TREASURY President Bush picked Henry Paulson, chairman of Goldman Sachs, to replace John Snow as secretary of the Treasury. At $38 million Wall Street's highest-paid executive last year, according to Bloomberg News, the 60-year-old investment banker is the president's third treasury secretary but the first from the financial services sector. If global markets showed their support for the choice, so, too, remarkably, did Sen. Charles Schumer (D-N.Y.), usually a high hurdle in Senate confirmation tests.

HURRICANES With the official start of a new hurricane season June 1, a mammoth report by the U.S. Army Corps of Engineers is expected to shed light on what happened when Hurricane Katrina breached levees and flood walls in New Orleans. The 6,000-page report gives details about design and engineering failures leading to citywide flooding that killed over 1,500 people.

But local officials in towns along the Gulf Coast aren't waiting for a federal mandate to prepare for coming storms. Mayor Guy Goodson of Beaumont, Texas, where Hurricane Rita struck last fall, says he is advising local officials not to count on the state or federal government to be there directly after a disaster. "Communities need to save money and have a rainy-day fund," Mr.

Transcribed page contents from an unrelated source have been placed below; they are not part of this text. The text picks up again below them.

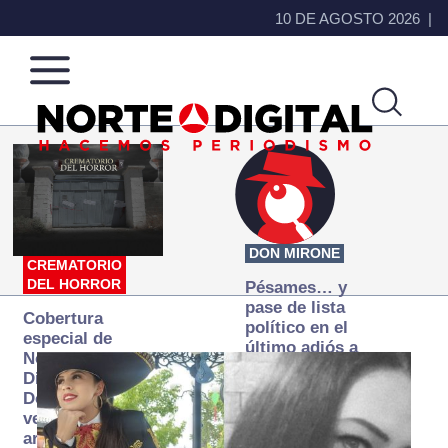
10 DE AGOSTO 2026
Norte
Más
de
que
Ciudad
noticias,
Juárez
hacemos periodismo
DON MIRONE
CREMATORIO
DEL HORROR
Pésames… y
pase de lista
Cobertura
político en el
especial de
último adiós a
Norte
Papá Grande
Digital:
Donde la
verdad
arde… pero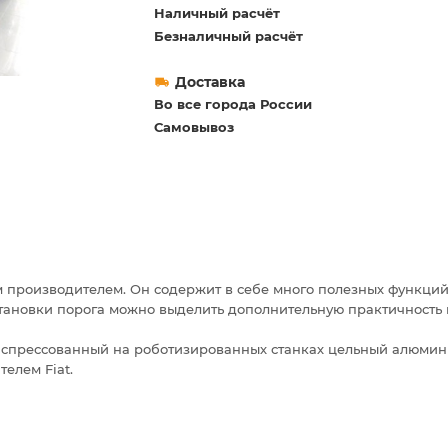
Наличный расчёт
Безналичный расчёт
Доставка
Во все города России
Самовывоз
м производителем. Он содержит в себе много полезных функци
тановки порога можно выделить дополнительную практичность и
- спрессованный на роботизированных станках цельный алюмин
елем Fiat.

Goodson said.

POLITICS Sen. Hillary Clinton (D-N.Y.) formally opened her Senate reelection campaign May 31 after winning unanimous backing from the party for another term. But the former first lady and leading contender for the 2008 Democratic presidential nomination quickly went national with a call to "take our country back" from the current Republican leadership. With her husband by her side at the Democratic state convention in Buffalo, Mrs. Clinton told delegates, "I believe that we need a fundamentally new direction. . . . We are better than what is happening in America today."